ECLI:NL:CRVB:2015:1874
Centrale Raad van Beroep
- Hoger beroep
- M.M. van der Kade
- H.J. Simon
- E.E.V. Lenos
- Rechtspraak.nl
Beëindiging nabestaandenuitkering wegens minder dan 45% arbeidsongeschiktheid
In deze zaak gaat het om de beëindiging van de nabestaandenuitkering van appellante, die minder dan 45% arbeidsongeschikt wordt geacht. Appellante, geboren in 1956, ontving een nabestaandenuitkering na het overlijden van haar echtgenoot in 2009. De Sociale Verzekeringsbank (Svb) heeft haar uitkering beëindigd op basis van een advies van het Uitvoeringsinstituut werknemersverzekeringen (Uwv), dat na onderzoek concludeerde dat appellante minder dan 45% arbeidsongeschikt was.

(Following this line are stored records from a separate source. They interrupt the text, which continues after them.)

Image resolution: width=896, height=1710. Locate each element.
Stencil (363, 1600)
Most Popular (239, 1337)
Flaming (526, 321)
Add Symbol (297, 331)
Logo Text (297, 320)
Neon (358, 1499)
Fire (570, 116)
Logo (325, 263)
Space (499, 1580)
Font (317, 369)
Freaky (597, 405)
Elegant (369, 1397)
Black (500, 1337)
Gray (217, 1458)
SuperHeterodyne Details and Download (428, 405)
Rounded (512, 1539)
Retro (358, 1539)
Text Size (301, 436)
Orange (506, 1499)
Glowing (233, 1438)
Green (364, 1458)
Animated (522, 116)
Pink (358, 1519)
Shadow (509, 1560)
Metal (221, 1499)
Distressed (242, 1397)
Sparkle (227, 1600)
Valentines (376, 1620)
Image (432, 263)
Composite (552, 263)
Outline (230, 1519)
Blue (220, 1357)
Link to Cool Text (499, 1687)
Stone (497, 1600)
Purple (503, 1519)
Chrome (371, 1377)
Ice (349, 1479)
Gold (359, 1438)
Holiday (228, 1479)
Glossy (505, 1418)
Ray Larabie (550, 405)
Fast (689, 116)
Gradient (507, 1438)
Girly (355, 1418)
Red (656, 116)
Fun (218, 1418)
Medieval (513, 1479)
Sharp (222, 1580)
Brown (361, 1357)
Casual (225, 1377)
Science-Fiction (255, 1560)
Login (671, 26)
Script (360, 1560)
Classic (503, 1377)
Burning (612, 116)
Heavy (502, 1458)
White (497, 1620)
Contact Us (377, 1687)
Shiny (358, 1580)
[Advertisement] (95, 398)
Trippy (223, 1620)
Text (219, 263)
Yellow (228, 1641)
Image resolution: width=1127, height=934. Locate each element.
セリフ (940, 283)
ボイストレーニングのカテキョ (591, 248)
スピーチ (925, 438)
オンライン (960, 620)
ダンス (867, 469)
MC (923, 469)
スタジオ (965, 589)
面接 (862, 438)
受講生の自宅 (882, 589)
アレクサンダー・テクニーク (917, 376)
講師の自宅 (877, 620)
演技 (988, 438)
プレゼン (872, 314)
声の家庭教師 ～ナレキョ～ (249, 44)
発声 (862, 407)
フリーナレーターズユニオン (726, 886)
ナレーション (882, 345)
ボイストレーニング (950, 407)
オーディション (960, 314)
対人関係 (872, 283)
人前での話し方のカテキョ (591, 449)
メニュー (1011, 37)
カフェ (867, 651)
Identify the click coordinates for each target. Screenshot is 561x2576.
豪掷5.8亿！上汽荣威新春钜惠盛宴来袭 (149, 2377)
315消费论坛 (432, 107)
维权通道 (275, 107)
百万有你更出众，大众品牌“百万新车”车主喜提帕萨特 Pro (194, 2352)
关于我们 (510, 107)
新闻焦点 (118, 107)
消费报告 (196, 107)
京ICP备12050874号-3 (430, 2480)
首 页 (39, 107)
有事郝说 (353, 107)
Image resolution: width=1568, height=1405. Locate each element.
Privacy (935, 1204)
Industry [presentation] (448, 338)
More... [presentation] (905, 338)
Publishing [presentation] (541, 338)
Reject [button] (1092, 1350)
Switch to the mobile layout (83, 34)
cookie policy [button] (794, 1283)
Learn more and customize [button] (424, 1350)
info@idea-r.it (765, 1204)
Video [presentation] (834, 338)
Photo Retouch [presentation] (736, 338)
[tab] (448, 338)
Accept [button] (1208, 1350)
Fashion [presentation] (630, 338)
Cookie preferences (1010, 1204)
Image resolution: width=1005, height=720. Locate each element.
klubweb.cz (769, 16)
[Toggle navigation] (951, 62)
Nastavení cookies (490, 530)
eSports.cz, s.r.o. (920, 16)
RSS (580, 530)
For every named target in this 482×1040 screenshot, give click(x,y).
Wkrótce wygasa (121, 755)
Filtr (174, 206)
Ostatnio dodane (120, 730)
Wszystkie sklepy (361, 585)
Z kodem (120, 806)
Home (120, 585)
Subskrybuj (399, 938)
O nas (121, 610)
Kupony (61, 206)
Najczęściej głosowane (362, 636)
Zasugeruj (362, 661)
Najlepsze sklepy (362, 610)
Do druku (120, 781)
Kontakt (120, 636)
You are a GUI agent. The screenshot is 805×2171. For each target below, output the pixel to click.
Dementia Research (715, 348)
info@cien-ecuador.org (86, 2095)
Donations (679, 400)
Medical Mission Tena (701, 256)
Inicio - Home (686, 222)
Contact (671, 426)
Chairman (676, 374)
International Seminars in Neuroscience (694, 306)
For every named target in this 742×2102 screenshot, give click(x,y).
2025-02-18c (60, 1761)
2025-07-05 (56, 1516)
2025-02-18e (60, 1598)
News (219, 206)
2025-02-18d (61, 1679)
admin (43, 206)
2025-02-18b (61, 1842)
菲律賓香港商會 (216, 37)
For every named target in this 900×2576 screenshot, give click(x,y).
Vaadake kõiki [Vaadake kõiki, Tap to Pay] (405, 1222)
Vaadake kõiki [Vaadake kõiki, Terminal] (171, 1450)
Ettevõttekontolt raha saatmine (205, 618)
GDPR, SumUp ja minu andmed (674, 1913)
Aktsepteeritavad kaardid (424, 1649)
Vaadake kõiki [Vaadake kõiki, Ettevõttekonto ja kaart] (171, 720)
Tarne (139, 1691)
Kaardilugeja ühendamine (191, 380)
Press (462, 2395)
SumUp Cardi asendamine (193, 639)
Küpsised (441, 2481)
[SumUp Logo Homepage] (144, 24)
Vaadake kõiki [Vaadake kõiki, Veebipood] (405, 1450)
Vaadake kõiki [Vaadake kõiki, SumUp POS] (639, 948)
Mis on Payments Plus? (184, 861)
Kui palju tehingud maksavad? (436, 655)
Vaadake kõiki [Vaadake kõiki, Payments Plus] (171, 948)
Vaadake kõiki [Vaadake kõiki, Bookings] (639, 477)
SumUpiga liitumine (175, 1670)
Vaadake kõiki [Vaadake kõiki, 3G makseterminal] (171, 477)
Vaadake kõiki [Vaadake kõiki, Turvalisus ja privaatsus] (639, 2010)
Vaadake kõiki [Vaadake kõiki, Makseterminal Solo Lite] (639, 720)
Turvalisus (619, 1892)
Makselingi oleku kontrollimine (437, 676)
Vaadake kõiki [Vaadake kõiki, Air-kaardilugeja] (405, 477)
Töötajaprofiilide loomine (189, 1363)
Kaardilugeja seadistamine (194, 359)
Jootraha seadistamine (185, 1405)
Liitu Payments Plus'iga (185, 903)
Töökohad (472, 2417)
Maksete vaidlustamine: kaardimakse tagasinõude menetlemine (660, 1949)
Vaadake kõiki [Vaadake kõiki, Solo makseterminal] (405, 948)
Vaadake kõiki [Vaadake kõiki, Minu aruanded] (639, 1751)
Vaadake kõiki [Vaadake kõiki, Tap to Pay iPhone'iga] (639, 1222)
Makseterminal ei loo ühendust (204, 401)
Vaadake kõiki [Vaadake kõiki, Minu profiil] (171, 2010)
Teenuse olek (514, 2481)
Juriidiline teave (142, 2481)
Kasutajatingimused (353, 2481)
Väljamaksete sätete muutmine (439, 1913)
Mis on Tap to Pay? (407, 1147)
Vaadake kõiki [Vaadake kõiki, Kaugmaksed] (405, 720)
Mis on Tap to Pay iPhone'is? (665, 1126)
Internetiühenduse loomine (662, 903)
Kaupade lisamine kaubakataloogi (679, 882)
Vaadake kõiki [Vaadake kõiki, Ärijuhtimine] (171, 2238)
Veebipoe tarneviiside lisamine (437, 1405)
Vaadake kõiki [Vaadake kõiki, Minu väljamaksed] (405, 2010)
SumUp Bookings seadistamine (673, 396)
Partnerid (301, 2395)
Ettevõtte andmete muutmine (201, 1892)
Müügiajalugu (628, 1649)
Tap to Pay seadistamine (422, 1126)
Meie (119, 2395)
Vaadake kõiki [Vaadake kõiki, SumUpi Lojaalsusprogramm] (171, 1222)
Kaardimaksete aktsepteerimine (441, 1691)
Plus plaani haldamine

Appellante heeft bezwaar gemaakt tegen deze beslissing, maar de Svb handhaafde haar standpunt. De rechtbank verklaarde het beroep van appellante ongegrond, waarna zij in hoger beroep ging.
De Centrale Raad van Beroep heeft de zaak beoordeeld en vastgesteld dat de medische onderbouwing van de Svb voldoende was. De Raad oordeelde dat de belastbaarheid van appellante niet was overschat in de Functionele Mogelijkhedenlijst (FML) en dat zij in staat werd geacht om in geschikte functies een inkomen te verdienen dat haar onder de 45% arbeidsongeschiktheid hield. De Raad bevestigde de uitspraak van de rechtbank en oordeelde dat er geen grond was voor een proceskostenveroordeling. De uitspraak werd gedaan op 29 mei 2015.